When I was a high school kid growing up in South Dakota, a term on a state-wide youth board got me sent to a churchwide gathering in Chicago. There, I met Namibians and first heard about their struggle to overcome apartheid—a word I had only learned a short time before.
I followed the anti-apartheid-to-independence movement in college and at Wartburg Seminary, where the Free Namibia US chapter had been housed. When a favorite professor asked if I would like to be the first female exchange student to Namibia, my answer was a resounding YES.
A summer in Namibia was enriching on many levels! It was my first experience at age 23 of being the only person with my shade of skin as far as I could see. Though the circumstances of being a visitor finding myself as a minority were certainly not comparable to the experiences of those who live their entire lives as a minority in their own country, it was a healthy cultural shock. I remember little Namibian kids asking if they could touch my hair and thinking it was just the reverse of growing up in a predominantly white area—we both had a natural curiosity about what was different, like the texture of our hair, and what was the same, like wanting straight hair if you’ve got curly, or curly hair if yours is straight. It struck me as a beautiful thing when children lacking inhibitions asked honest questions and wondered aloud what it was like to be someone else.
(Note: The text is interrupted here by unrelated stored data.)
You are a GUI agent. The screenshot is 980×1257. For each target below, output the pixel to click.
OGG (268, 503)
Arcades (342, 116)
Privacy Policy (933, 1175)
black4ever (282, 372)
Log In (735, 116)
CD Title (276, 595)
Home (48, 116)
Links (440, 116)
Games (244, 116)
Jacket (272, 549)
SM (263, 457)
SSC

Namibia reminded me of South Dakota with one major city and more rural pockets with varying cultural and geographical identities, including reservations resulting from lamentable historical policies. Sometimes comically, as a guest in rural churches, I was often asked what Americans or whites thought of something. The tendency of people to ask minorities questions assuming their answers represent a plurality of experiences and opinions is apparently universal—and probably never entirely accurate. There’s a spectrum of opinions on any given topic even within my own home.
After having my own children, I was lucky to be able to return to southern Africa on sabbatical, hoping my kids would learn a vital lesson: that their experience is not the only one. Of course, it doesn’t take traveling to Africa to learn this! We can teach it in our churches and help our kids understand that others’ experiences that shape them differ, even in our own backyards.
The natural next step is recognizing that if our experiences differ and we don’t know what it’s like to have someone else’s experiences in regards to skin color, sexuality, gender identity, socio-economics, and so on, then we need to hear those voices. We can’t presume to speak for others or judge the expressions of their unique voice. How this plays out will be different for everyone—from listening to podcasts and reading books to finding ways to broaden networks in community, work, and social circles to include a range of voices. Be mindful of cues and clues as to how others’ experiences have differed from yours and thus, how their lens of seeing a situation (or the world) varies. When appropriate, ask questions—and listen.
What’s it like to be you? What experiences color your lens on life? We all have something to learn from each other.